With the surprise U.S. success of Kylie Minogue, Capitol Records is starting to regain its footing in the current release marketplace. The EMI-owned label certainly has to hope the Minogue revival – her album “Fever” has sold 250,000 copies in three weeks of release in the U.S., and the single “Can’t Get You Out of My Head” has sold nearly 3 million worldwide – portends a solid spring for its established stars.
Paul McCartney, whose “Driving Rain” album was met with relative indifference upon its release in November, could see boosted sales coinciding with his 24-date tour of the U.S. in April and May. Capitol’s Beatles’ “1” compilation, which salvaged EMI’s holiday season in 2000, has now sold more than 8.1 million units and continues to sell about 9,000 per week. An Oscar win on Sunday for McCartney (his “Vanilla Sky” is up for best song) could also bolster sales.
Bonnie Raitt will do a 2-1/2-month tour beginning March 30 behind her first new album in four years, “Silver Lining,” which hits stores April 9.
Capitol, under the guidance of president Andy Slater, is starting to see some positive response for its acts that have been well received by the press. Coldplay’s Grammy-winning “Parachutes” has moved 1.1 million copies in the 20 months since its release. A second album is penciled in for a June release.

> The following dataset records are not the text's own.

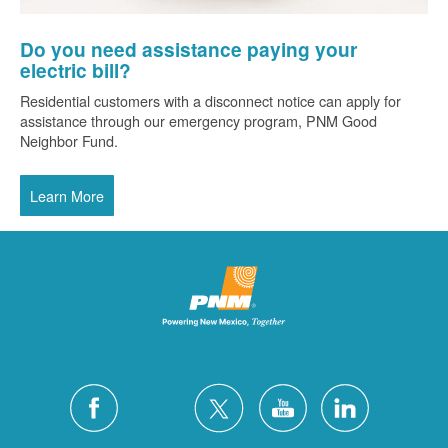
Do you need assistance paying your
electric bill?
Residential customers with a disconnect notice can apply for
assistance through our emergency program, PNM Good
Neighbor Fund.
Learn More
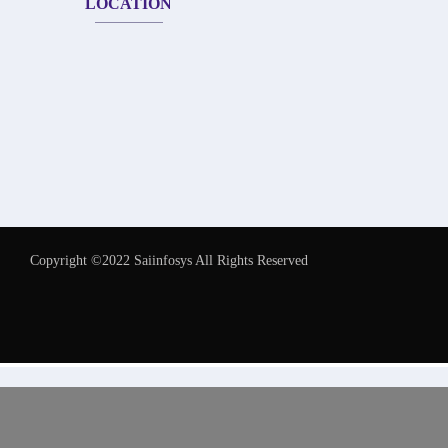
LOCATION
Copyright ©2022 Saiinfosys All Rights Reserved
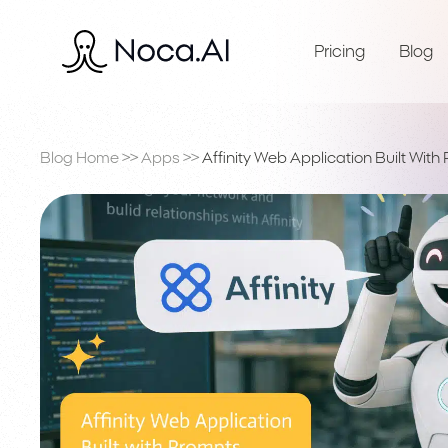
Pricing
Blog
Blog Home
>>
Apps
>>
Affinity Web Application Built With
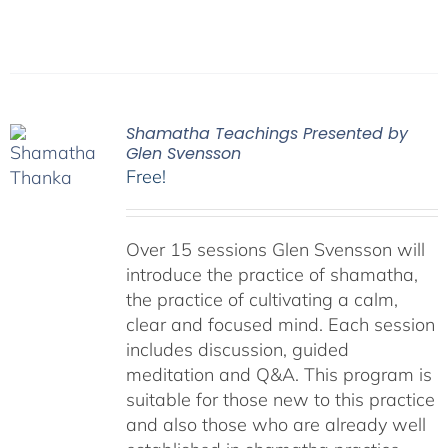
Shamatha Teachings Presented by
Glen Svensson
Free!
Over 15 sessions Glen Svensson will
introduce the practice of shamatha,
the practice of cultivating a calm,
clear and focused mind. Each session
includes discussion, guided
meditation and Q&A. This program is
suitable for those new to this practice
and also those who are already well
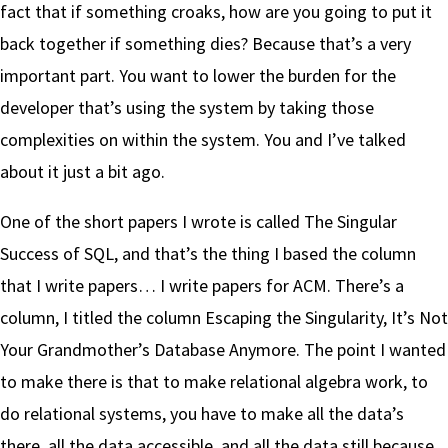
fact that if something croaks, how are you going to put it
back together if something dies? Because that’s a very
important part. You want to lower the burden for the
developer that’s using the system by taking those
complexities on within the system. You and I’ve talked
about it just a bit ago.
One of the short papers I wrote is called The Singular
Success of SQL, and that’s the thing I based the column
that I write papers… I write papers for ACM. There’s a
column, I titled the column Escaping the Singularity, It’s Not
Your Grandmother’s Database Anymore. The point I wanted
to make there is that to make relational algebra work, to
do relational systems, you have to make all the data’s
there, all the data accessible, and all the data still because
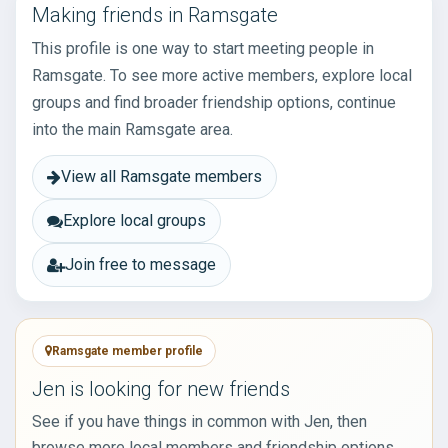
Making friends in Ramsgate
This profile is one way to start meeting people in
Ramsgate. To see more active members, explore local
groups and find broader friendship options, continue
into the main Ramsgate area.
View all Ramsgate members
Explore local groups
Join free to message
Ramsgate member profile
Jen is looking for new friends
See if you have things in common with Jen, then
browse more local members and friendship options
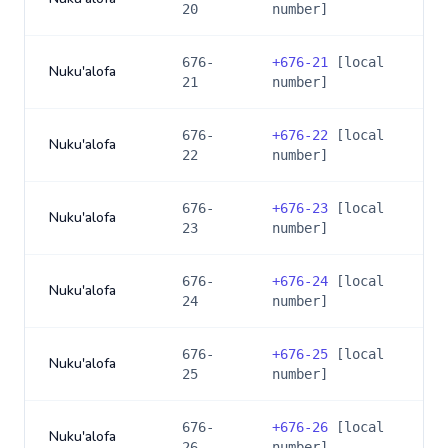
20
number]
676-
+
676-21
[local
Nuku'alofa
21
number]
676-
+
676-22
[local
Nuku'alofa
22
number]
676-
+
676-23
[local
Nuku'alofa
23
number]
676-
+
676-24
[local
Nuku'alofa
24
number]
676-
+
676-25
[local
Nuku'alofa
25
number]
676-
+
676-26
[local
Nuku'alofa
26
number]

Starsailor’s “Love Is Here” has been selling at the pace of most critically acclaimed discs – about 5,000 a week – though it cracked the top 200 for the first time in the week that ended Sunday, selling 7,500 units. The album has hit a total of 80,000 as the latest leg of Starsailor’s U.S. tour wrapped this week; the band does a 16-date tour of Midwestern and Eastern colleges beginning April 4.
Radiohead begins work next month on its sixth Capitol studio album and has announced four European concert dates for the summer.
Over at EMI’s Virgin Records, reeling from the tepid response to discs from Mick Jagger and Lenny Kravitz released late last year, the label will continue its attempt to break new acts in the coming months.
With producer Matt Serletic and former Capitol honcho Roy Lott now running the show, Virgin last year saw the blossoming of Nikka Costa, the marketing push for whom continues despite the lack of strong sales numbers, and the Gorillaz, a cartoon side project that has sold 1.3 million units Stateside. Daft Punk and Air, two highly touted electronic acts from France, did not make expected inroads in the U.S.
Virgin’s current docket is led by N.E.R.D. and the third studio album from Gomez, “In Our Gun,” which comes out Tuesday. N.E.R.D.’s “In Search Of” was the label’s biggest seller last week at a mere 20,000 units – Norah Jones, a jazz singer on EMI’s Blue Note label, was only 30 discs behind. The label also has hopes for the “Blade 2” soundtrack – released last week along with a single featuring Mos Def and Massive Attack – and “Subject to Change” by Switched.
In the past several years, neither Capitol nor Virgin has capitalized on boy bands or the aggro-rock movement led by Limp Bizkit.